▸ TASK STATEMENT: Only the text belongs in the copy. Transcribe the data exactly and drop any pictures.

Records contained in a dataset
########

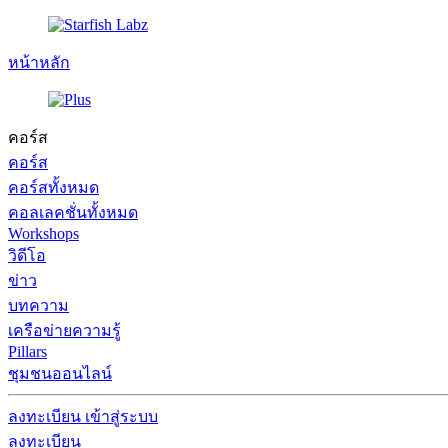
หน้าหลัก
คอร์ส
คอร์ส
คอร์สทั้งหมด
คอลเลคชั่นทั้งหมด
Workshops
วิดีโอ
ข่าว
บทความ
เครือข่ายความรู้
Pillars
ชุมชนออนไลน์
ลงทะเบียน
เข้าสู่ระบบ
ลงทะเบียน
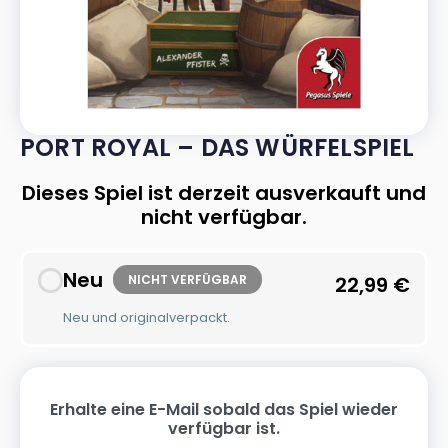
PORT ROYAL – DAS WÜRFELSPIEL
Dieses Spiel ist derzeit ausverkauft und
nicht verfügbar.
Neu
NICHT VERFÜGBAR
22,99
€
Neu und originalverpackt.
Erhalte eine E-Mail sobald das Spiel wieder
verfügbar ist.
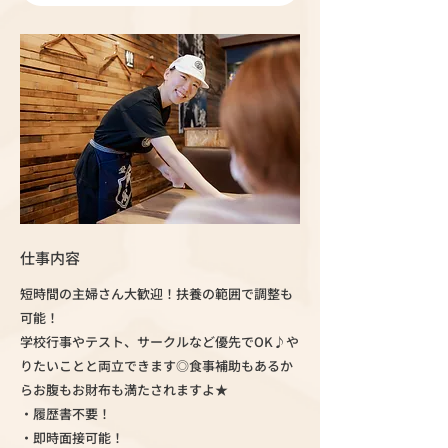
仕事内容
短時間の主婦さん大歓迎！扶養の範囲で調整も
可能！
学校行事やテスト、サークルなど優先でOK♪や
りたいことと両立できます◎食事補助もあるか
らお腹もお財布も満たされますよ★
・履歴書不要！
・即時面接可能！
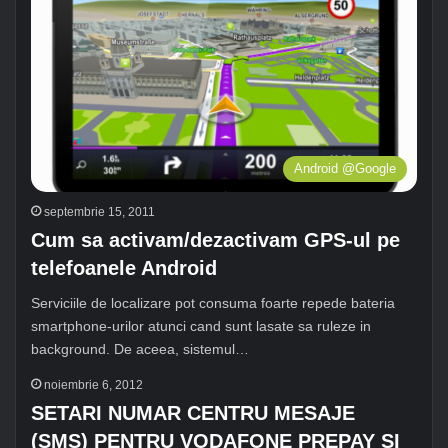
Android @Google
septembrie 15, 2011
Cum sa activam/dezactivam GPS-ul pe
telefoanele Android
Serviciile de localizare pot consuma foarte repede bateria
smartphone-urilor atunci cand sunt lasate sa ruleze in
background. De aceea, sistemul…
noiembrie 6, 2012
SETARI NUMAR CENTRU MESAJE
(SMS) PENTRU VODAFONE PREPAY SI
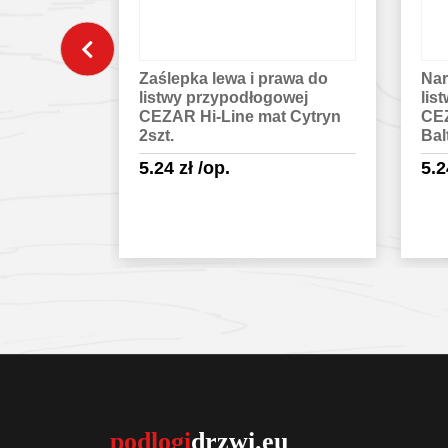
awa do
Narożnik wewnętrzny do
Nar
owej
listwy przypodłogowej
lis
 Cytryn
CEZAR Hi-Line mat Jesion
CEZ
Baltimore 2szt.
Bel
5.24
zł
/op.
5.
egóły
Sprawdź szczegóły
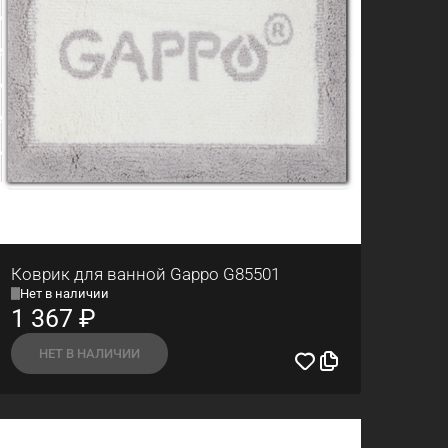
Коврик для ванной Gappo G85501
Нет в наличии
1 367
₽
НЕТ В НАЛИЧИИ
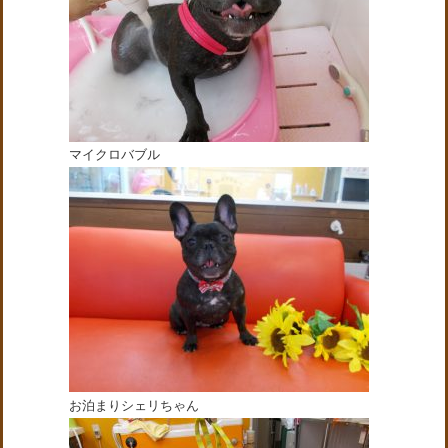
マイクロバブル
お泊まりシェリちゃん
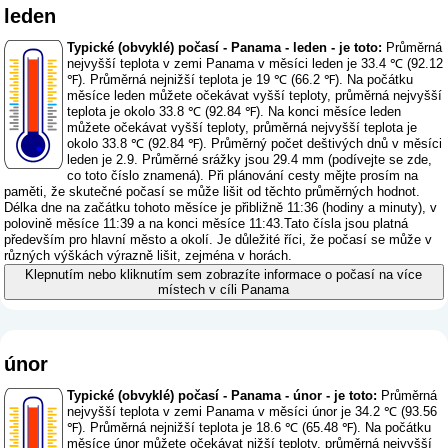
leden
Typické (obvyklé) počasí - Panama - leden - je toto:
Průměrná
nejvyšší teplota v zemi Panama v měsíci leden je 33.4 ℃ (92.12
℉). Průměrná nejnižší teplota je 19 ℃ (66.2 ℉). Na počátku
měsíce leden můžete očekávat vyšší teploty, průměrná nejvyšší
teplota je okolo 33.8 ℃ (92.84 ℉). Na konci měsíce leden
můžete očekávat vyšší teploty, průměrná nejvyšší teplota je
okolo 33.8 ℃ (92.84 ℉). Průměrný počet deštivých dnů v měsíci
leden je 2.9. Průměrné srážky jsou 29.4 mm (
podívejte se zde,
co toto číslo znamená
). Při plánování cesty mějte prosím na
paměti, že skutečné počasí se může lišit od těchto průměrných hodnot.
Délka dne na začátku tohoto měsíce je přibližně 11:36 (hodiny a minuty), v
polovině měsíce 11:39 a na konci měsíce 11:43.Tato čísla jsou platná
především pro hlavní město a okolí. Je důležité říci, že počasí se může v
různých výškách výrazně lišit, zejména v horách.
Klepnutím nebo kliknutím sem zobrazíte informace o počasí na více
místech v cíli Panama
únor
Typické (obvyklé) počasí - Panama - únor - je toto:
Průměrná
nejvyšší teplota v zemi Panama v měsíci únor je 34.2 ℃ (93.56
℉). Průměrná nejnižší teplota je 18.6 ℃ (65.48 ℉). Na počátku
měsíce únor můžete očekávat nižší teploty, průměrná nejvyšší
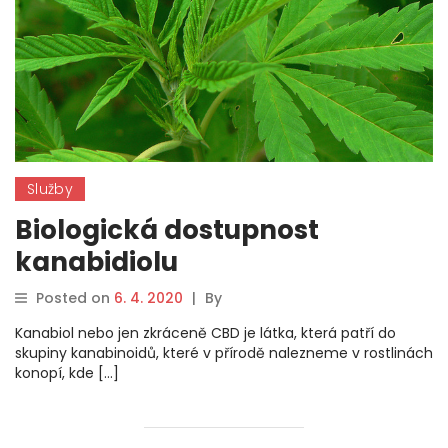
Služby
Biologická dostupnost
kanabidiolu
Posted on
6. 4. 2020
|
By
Kanabiol nebo jen zkráceně CBD je látka, která patří do
skupiny kanabinoidů, které v přírodě nalezneme v rostlinách
konopí, kde […]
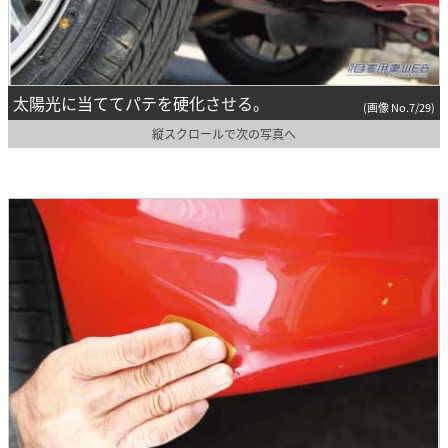
太陽光に当ててパテを硬化させる。
(画像 No.7/29)
縦スクロールで次の写真へ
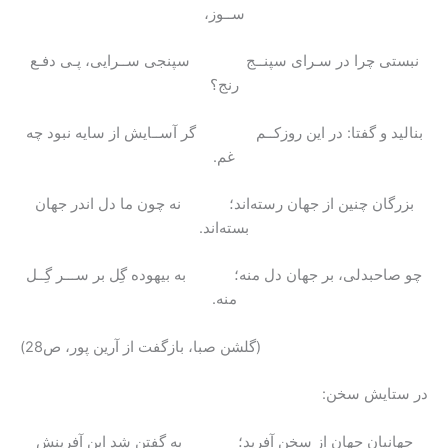
ســوز،
نبستی چرا در سـرای سپنــج سپنجی ســرایی، پـی دفـع
رنج؟
بنالید و گفتا: در این روزکــم گر آســایش از سایه نبود چه
غم.
بزرگان چنین از جهان رسته‌اند؛ نه چون ما دل اندر جهان
بسته‌اند.
چو صاحبدلی، بر جهان دل منه؛ به بیهوده گِل بر ســـر گِــل
منه.
(گلشن صبا، بازگفت از آرین پور، ص28)
در ستایش سخن:
جهانبان جهان از سخن آفرید؛ به گفتن شد این آفرینش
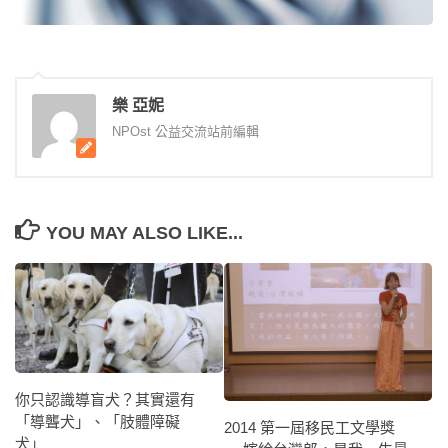
樂 亞妮
NPOst 公益交流站前編輯
YOU MAY ALSO LIKE...
你只認識導盲犬？其實還有
「導聾犬」、「肢體障礙
2014 第一屆移民工文學獎
犬」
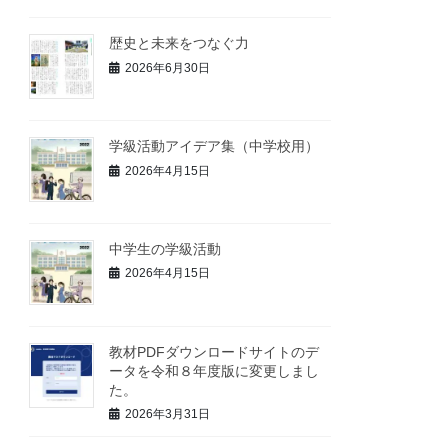
歴史と未来をつなぐ力
2026年6月30日
学級活動アイデア集（中学校用）
2026年4月15日
中学生の学級活動
2026年4月15日
教材PDFダウンロードサイトのデ
ータを令和８年度版に変更しまし
た。
2026年3月31日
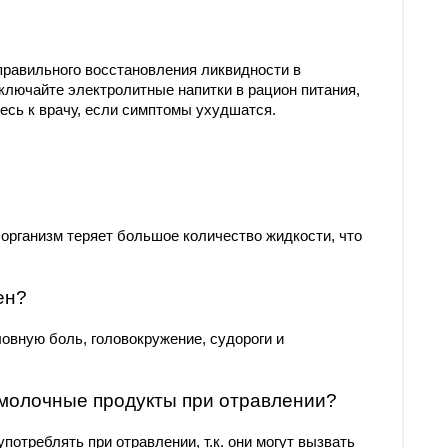
правильного восстановления ликвидности в
ключайте электролитные напитки в рацион питания,
есь к врачу, если симптомы ухудшатся.
 организм теряет большое количество жидкости, что
ен?
овную боль, головокружение, судороги и
и молочные продукты при отравлении?
отреблять при отравлении, т.к. они могут вызвать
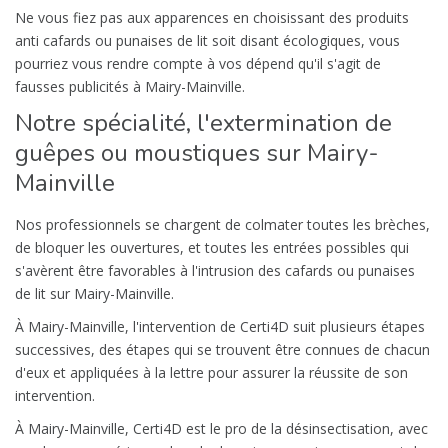
Ne vous fiez pas aux apparences en choisissant des produits
anti cafards ou punaises de lit soit disant écologiques, vous
pourriez vous rendre compte à vos dépend qu'il s'agit de
fausses publicités à Mairy-Mainville.
Notre spécialité, l'extermination de
guêpes ou moustiques sur Mairy-
Mainville
Nos professionnels se chargent de colmater toutes les brèches,
de bloquer les ouvertures, et toutes les entrées possibles qui
s'avèrent être favorables à l'intrusion des cafards ou punaises
de lit sur Mairy-Mainville.
À Mairy-Mainville, l'intervention de Certi4D suit plusieurs étapes
successives, des étapes qui se trouvent être connues de chacun
d'eux et appliquées à la lettre pour assurer la réussite de son
intervention.
À Mairy-Mainville, Certi4D est le pro de la désinsectisation, avec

########

▸ RESPONSE AREA:
หน้าหลัก
คอร์ส
คอร์ส
คอร์สทั้งหมด
คอลเลคชั่นทั้งหมด
Workshops
วิดีโอ
ข่าว
บทความ
เครือข่ายความรู้
Pillars
ชุมชนออนไลน์
ลงทะเบียน
เข้าสู่ระบบ
ลงทะเบียน
PORT ROYAL – DAS WÜRFELSPIEL
Dieses Spiel ist derzeit ausverkauft und
nicht verfügbar.
Neu
NICHT VERFÜGBAR
22,99
€
Neu und originalverpackt.
Erhalte eine E-Mail sobald das Spiel wieder
verfügbar ist.
仕事内容
短時間の主婦さん大歓迎！扶養の範囲で調整も
可能！
学校行事やテスト、サークルなど優先でOK♪や
りたいことと両立できます◎食事補助もあるか
らお腹もお財布も満たされますよ★
・履歴書不要！
・即時面接可能！
Android @Google
septembrie 15, 2011
Cum sa activam/dezactivam GPS-ul pe
telefoanele Android
Serviciile de localizare pot consuma foarte repede bateria
smartphone-urilor atunci cand sunt lasate sa ruleze in
background. De aceea, sistemul…
noiembrie 6, 2012
SETARI NUMAR CENTRU MESAJE
(SMS) PENTRU VODAFONE PREPAY SI
awa do
Narożnik wewnętrzny do
Nar
owej
listwy przypodłogowej
lis
 Cytryn
CEZAR Hi-Line mat Jesion
CEZ
Baltimore 2szt.
Bel
5.24
zł
/op.
5.
egóły
Sprawdź szczegóły
Коврик для ванной Gappo G85501
Нет в наличии
1 367
₽
НЕТ В НАЛИЧИИ
マイクロバブル
お泊まりシェリちゃん
leden
Typické (obvyklé) počasí - Panama - leden - je toto:
Průměrná
nejvyšší teplota v zemi Panama v měsíci leden je 33.4 ℃ (92.12
℉). Průměrná nejnižší teplota je 19 ℃ (66.2 ℉). Na počátku
měsíce leden můžete očekávat vyšší teploty, průměrná nejvyšší
teplota je okolo 33.8 ℃ (92.84 ℉). Na konci měsíce leden
můžete očekávat vyšší teploty, průměrná nejvyšší teplota je
okolo 33.8 ℃ (92.84 ℉). Průměrný počet deštivých dnů v měsíci
leden je 2.9. Průměrné srážky jsou 29.4 mm (
podívejte se zde,
co toto číslo znamená
). Při plánování cesty mějte prosím na
paměti, že skutečné počasí se může lišit od těchto průměrných hodnot.
Délka dne na začátku tohoto měsíce je přibližně 11:36 (hodiny a minuty), v
polovině měsíce 11:39 a na konci měsíce 11:43.Tato čísla jsou platná
především pro hlavní město a okolí. Je důležité říci, že počasí se může v
různých výškách výrazně lišit, zejména v horách.
Klepnutím nebo kliknutím sem zobrazíte informace o počasí na více
místech v cíli Panama
únor
Typické (obvyklé) počasí - Panama - únor - je toto:
Průměrná
nejvyšší teplota v zemi Panama v měsíci únor je 34.2 ℃ (93.56
℉). Průměrná nejnižší teplota je 18.6 ℃ (65.48 ℉). Na počátku
měsíce únor můžete očekávat nižší teploty, průměrná nejvyšší
Služby
Biologická dostupnost
kanabidiolu
Posted on
6. 4. 2020
|
By
Kanabiol nebo jen zkráceně CBD je látka, která patří do
skupiny kanabinoidů, které v přírodě nalezneme v rostlinách
konopí, kde […]
太陽光に当ててパテを硬化させる。
(画像 No.7/29)
縦スクロールで次の写真へ
ســوز،
نبستی چرا در سـرای سپنــج سپنجی ســرایی، پـی دفـع
رنج؟
بنالید و گفتا: در این روزکــم گر آســایش از سایه نبود چه
غم.
بزرگان چنین از جهان رسته‌اند؛ نه چون ما دل اندر جهان
بسته‌اند.
چو صاحبدلی، بر جهان دل منه؛ به بیهوده گِل بر ســـر گِــل
منه.
(گلشن صبا، بازگفت از آرین پور، ص28)
در ستایش سخن:
جهانبان جهان از سخن آفرید؛ به گفتن شد این آفرینش
樂 亞妮
NPOst 公益交流站前編輯
YOU MAY ALSO LIKE...
你只認識導盲犬？其實還有
「導聾犬」、「肢體障礙
2014 第一屆移民工文學獎
犬」
歴史と未来をつなぐ力
2026年6月30日
学級活動アイデア集（中学校用）
2026年4月15日
中学生の学級活動
2026年4月15日
教材PDFダウンロードサイトのデ
ータを令和８年度版に変更しまし
た。
2026年3月31日
правильного восстановления ликвидности в
ключайте электролитные напитки в рацион питания,
есь к врачу, если симптомы ухудшатся.
 организм теряет большое количество жидкости, что
ен?
овную боль, головокружение, судороги и
и молочные продукты при отравлении?
отреблять при отравлении, т.к. они могут вызвать
Ne vous fiez pas aux apparences en choisissant des produits
anti cafards ou punaises de lit soit disant écologiques, vous
pourriez vous rendre compte à vos dépend qu'il s'agit de
fausses publicités à Mairy-Mainville.
Notre spécialité, l'extermination de
guêpes ou moustiques sur Mairy-
Mainville
Nos professionnels se chargent de colmater toutes les brèches,
de bloquer les ouvertures, et toutes les entrées possibles qui
s'avèrent être favorables à l'intrusion des cafards ou punaises
de lit sur Mairy-Mainville.
À Mairy-Mainville, l'intervention de Certi4D suit plusieurs étapes
successives, des étapes qui se trouvent être connues de chacun
d'eux et appliquées à la lettre pour assurer la réussite de son
intervention.
À Mairy-Mainville, Certi4D est le pro de la désinsectisation, avec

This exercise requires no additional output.